**What you need to do:** Give the data again in full, without pictures.

**Information:**

════════

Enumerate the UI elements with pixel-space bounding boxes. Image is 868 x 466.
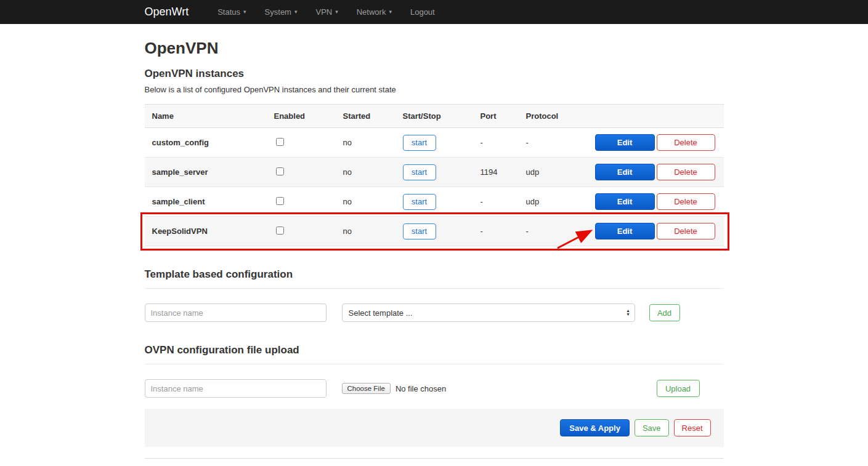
enabled-checkbox[interactable]: [276, 197, 284, 205]
port-value: -: [473, 217, 519, 246]
start-button[interactable]: start: [403, 223, 436, 239]
edit-button[interactable]: Edit: [595, 164, 655, 180]
protocol-value: -: [519, 217, 588, 246]
delete-button[interactable]: Delete: [657, 193, 715, 210]
nav-item-network[interactable]: Network ▾: [347, 0, 401, 24]
save-button[interactable]: Save: [635, 419, 669, 436]
table-row: sample_server no start 1194 udp Edit Del…: [145, 158, 724, 187]
delete-button[interactable]: Delete: [657, 223, 715, 239]
nav-item-status-label: Status: [217, 7, 240, 17]
chevron-down-icon: ▾: [294, 9, 298, 15]
nav-item-network-label: Network: [357, 7, 386, 17]
template-select[interactable]: Select template ... ▴▾: [342, 303, 635, 322]
table-row: custom_config no start - - Edit Delete: [145, 128, 724, 158]
chevron-down-icon: ▾: [335, 9, 338, 15]
page-title: OpenVPN: [145, 39, 724, 58]
col-header-actions: [588, 105, 724, 128]
upload-instance-name-input[interactable]: [145, 379, 327, 398]
port-value: -: [473, 128, 519, 158]
col-header-started: Started: [336, 105, 395, 128]
nav-item-vpn[interactable]: VPN ▾: [306, 0, 347, 24]
col-header-name: Name: [145, 105, 267, 128]
top-navbar: OpenWrt Status ▾ System ▾ VPN ▾ Network …: [0, 0, 868, 24]
template-instance-name-input[interactable]: [145, 303, 327, 322]
instances-section-title: OpenVPN instances: [145, 68, 724, 80]
save-apply-button[interactable]: Save & Apply: [560, 419, 630, 436]
nav-item-system-label: System: [265, 7, 291, 17]
edit-button[interactable]: Edit: [595, 134, 655, 151]
footer: Powered by LuCI openwrt-19.07 branch (gi…: [145, 458, 724, 466]
chevron-down-icon: ▾: [243, 9, 246, 15]
instance-name: KeepSolidVPN: [145, 217, 267, 246]
nav-item-logout[interactable]: Logout: [401, 0, 444, 24]
start-button[interactable]: start: [403, 194, 436, 210]
chevron-down-icon: ▾: [389, 9, 392, 15]
nav-item-status[interactable]: Status ▾: [208, 0, 255, 24]
nav-item-system[interactable]: System ▾: [256, 0, 307, 24]
col-header-protocol: Protocol: [519, 105, 588, 128]
brand-logo[interactable]: OpenWrt: [145, 6, 189, 18]
instances-table-wrap: Name Enabled Started Start/Stop Port Pro…: [145, 104, 724, 246]
nav-item-vpn-label: VPN: [315, 7, 332, 17]
started-value: no: [336, 217, 395, 246]
add-button[interactable]: Add: [649, 304, 680, 321]
edit-button[interactable]: Edit: [595, 193, 655, 210]
action-bar: Save & Apply Save Reset: [145, 409, 724, 447]
enabled-checkbox[interactable]: [276, 227, 284, 235]
upload-button[interactable]: Upload: [657, 380, 700, 397]
table-row: sample_client no start - udp Edit Delete: [145, 187, 724, 217]
instances-table: Name Enabled Started Start/Stop Port Pro…: [145, 104, 724, 246]
started-value: no: [336, 128, 395, 158]
col-header-port: Port: [473, 105, 519, 128]
started-value: no: [336, 158, 395, 187]
col-header-enabled: Enabled: [267, 105, 336, 128]
choose-file-button[interactable]: Choose File: [342, 383, 391, 394]
instance-name: sample_server: [145, 158, 267, 187]
start-button[interactable]: start: [403, 135, 436, 151]
instance-name: custom_config: [145, 128, 267, 158]
upload-form-row: Choose File No file chosen Upload: [145, 379, 724, 398]
protocol-value: -: [519, 128, 588, 158]
protocol-value: udp: [519, 158, 588, 187]
table-row-highlighted: KeepSolidVPN no start - - Edit Delete: [145, 217, 724, 246]
delete-button[interactable]: Delete: [657, 134, 715, 151]
delete-button[interactable]: Delete: [657, 164, 715, 180]
select-arrows-icon: ▴▾: [627, 309, 629, 316]
template-form-row: Select template ... ▴▾ Add: [145, 303, 724, 322]
template-select-value: Select template ...: [349, 308, 413, 318]
nav-menu: Status ▾ System ▾ VPN ▾ Network ▾ Logout: [208, 0, 444, 24]
reset-button[interactable]: Reset: [674, 419, 711, 436]
enabled-checkbox[interactable]: [276, 138, 284, 146]
port-value: -: [473, 187, 519, 217]
instance-name: sample_client: [145, 187, 267, 217]
col-header-start-stop: Start/Stop: [395, 105, 473, 128]
main-content: OpenVPN OpenVPN instances Below is a lis…: [145, 39, 724, 466]
edit-button[interactable]: Edit: [595, 223, 655, 239]
port-value: 1194: [473, 158, 519, 187]
instances-section-description: Below is a list of configured OpenVPN in…: [145, 85, 724, 94]
nav-item-logout-label: Logout: [410, 7, 435, 17]
file-status-text: No file chosen: [395, 384, 446, 393]
start-button[interactable]: start: [403, 164, 436, 180]
template-section-title: Template based configuration: [145, 268, 724, 289]
table-header-row: Name Enabled Started Start/Stop Port Pro…: [145, 105, 724, 128]
upload-section-title: OVPN configuration file upload: [145, 344, 724, 364]
protocol-value: udp: [519, 187, 588, 217]
started-value: no: [336, 187, 395, 217]
enabled-checkbox[interactable]: [276, 167, 284, 175]
file-input: Choose File No file chosen: [342, 383, 447, 394]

════════

**Problem solution:**
Enumerate the UI elements with pixel-space bounding boxes. Image is 868 x 466.
enabled-checkbox[interactable]: [276, 197, 284, 205]
port-value: -: [473, 217, 519, 246]
start-button[interactable]: start: [403, 223, 436, 239]
edit-button[interactable]: Edit: [595, 164, 655, 180]
protocol-value: -: [519, 217, 588, 246]
delete-button[interactable]: Delete: [657, 193, 715, 210]
nav-item-network[interactable]: Network ▾: [347, 0, 401, 24]
save-button[interactable]: Save: [635, 419, 669, 436]
table-row: sample_server no start 1194 udp Edit Del…: [145, 158, 724, 187]
delete-button[interactable]: Delete: [657, 223, 715, 239]
nav-item-status-label: Status: [217, 7, 240, 17]
chevron-down-icon: ▾: [294, 9, 298, 15]
nav-item-network-label: Network: [357, 7, 386, 17]
template-select[interactable]: Select template ... ▴▾: [342, 303, 635, 322]
table-row: custom_config no start - - Edit Delete: [145, 128, 724, 158]
chevron-down-icon: ▾: [335, 9, 338, 15]
page-title: OpenVPN: [145, 39, 724, 58]
col-header-actions: [588, 105, 724, 128]
upload-instance-name-input[interactable]: [145, 379, 327, 398]
port-value: -: [473, 128, 519, 158]
col-header-started: Started: [336, 105, 395, 128]
nav-item-vpn[interactable]: VPN ▾: [306, 0, 347, 24]
col-header-name: Name: [145, 105, 267, 128]
top-navbar: OpenWrt Status ▾ System ▾ VPN ▾ Network …: [0, 0, 868, 24]
template-instance-name-input[interactable]: [145, 303, 327, 322]
instances-section-title: OpenVPN instances: [145, 68, 724, 80]
save-apply-button[interactable]: Save & Apply: [560, 419, 630, 436]
nav-item-system-label: System: [265, 7, 291, 17]
edit-button[interactable]: Edit: [595, 134, 655, 151]
footer: Powered by LuCI openwrt-19.07 branch (gi…: [145, 458, 724, 466]
chevron-down-icon: ▾: [243, 9, 246, 15]
instance-name: KeepSolidVPN: [145, 217, 267, 246]
nav-item-logout[interactable]: Logout: [401, 0, 444, 24]
start-button[interactable]: start: [403, 194, 436, 210]
chevron-down-icon: ▾: [389, 9, 392, 15]
nav-item-status[interactable]: Status ▾: [208, 0, 255, 24]
nav-item-system[interactable]: System ▾: [256, 0, 307, 24]
col-header-protocol: Protocol: [519, 105, 588, 128]
brand-logo[interactable]: OpenWrt: [145, 6, 189, 18]
instances-table-wrap: Name Enabled Started Start/Stop Port Pro…: [145, 104, 724, 246]
nav-item-vpn-label: VPN: [315, 7, 332, 17]
started-value: no: [336, 217, 395, 246]
add-button[interactable]: Add: [649, 304, 680, 321]
edit-button[interactable]: Edit: [595, 193, 655, 210]
action-bar: Save & Apply Save Reset: [145, 409, 724, 447]
enabled-checkbox[interactable]: [276, 227, 284, 235]
upload-button[interactable]: Upload: [657, 380, 700, 397]
table-row: sample_client no start - udp Edit Delete: [145, 187, 724, 217]
instances-table: Name Enabled Started Start/Stop Port Pro…: [145, 104, 724, 246]
started-value: no: [336, 128, 395, 158]
col-header-port: Port: [473, 105, 519, 128]
started-value: no: [336, 158, 395, 187]
col-header-enabled: Enabled: [267, 105, 336, 128]
choose-file-button[interactable]: Choose File: [342, 383, 391, 394]
instance-name: sample_server: [145, 158, 267, 187]
start-button[interactable]: start: [403, 135, 436, 151]
instance-name: custom_config: [145, 128, 267, 158]
upload-form-row: Choose File No file chosen Upload: [145, 379, 724, 398]
protocol-value: -: [519, 128, 588, 158]
protocol-value: udp: [519, 158, 588, 187]
table-row-highlighted: KeepSolidVPN no start - - Edit Delete: [145, 217, 724, 246]
delete-button[interactable]: Delete: [657, 134, 715, 151]
delete-button[interactable]: Delete: [657, 164, 715, 180]
select-arrows-icon: ▴▾: [627, 309, 629, 316]
template-form-row: Select template ... ▴▾ Add: [145, 303, 724, 322]
template-select-value: Select template ...: [349, 308, 413, 318]
nav-menu: Status ▾ System ▾ VPN ▾ Network ▾ Logout: [208, 0, 444, 24]
reset-button[interactable]: Reset: [674, 419, 711, 436]
enabled-checkbox[interactable]: [276, 138, 284, 146]
port-value: -: [473, 187, 519, 217]
instance-name: sample_client: [145, 187, 267, 217]
col-header-start-stop: Start/Stop: [395, 105, 473, 128]
main-content: OpenVPN OpenVPN instances Below is a lis…: [145, 39, 724, 466]
edit-button[interactable]: Edit: [595, 223, 655, 239]
port-value: 1194: [473, 158, 519, 187]
instances-section-description: Below is a list of configured OpenVPN in…: [145, 85, 724, 94]
nav-item-logout-label: Logout: [410, 7, 435, 17]
file-status-text: No file chosen: [395, 384, 446, 393]
start-button[interactable]: start: [403, 164, 436, 180]
template-section-title: Template based configuration: [145, 268, 724, 289]
table-header-row: Name Enabled Started Start/Stop Port Pro…: [145, 105, 724, 128]
upload-section-title: OVPN configuration file upload: [145, 344, 724, 364]
protocol-value: udp: [519, 187, 588, 217]
started-value: no: [336, 187, 395, 217]
enabled-checkbox[interactable]: [276, 167, 284, 175]
file-input: Choose File No file chosen: [342, 383, 447, 394]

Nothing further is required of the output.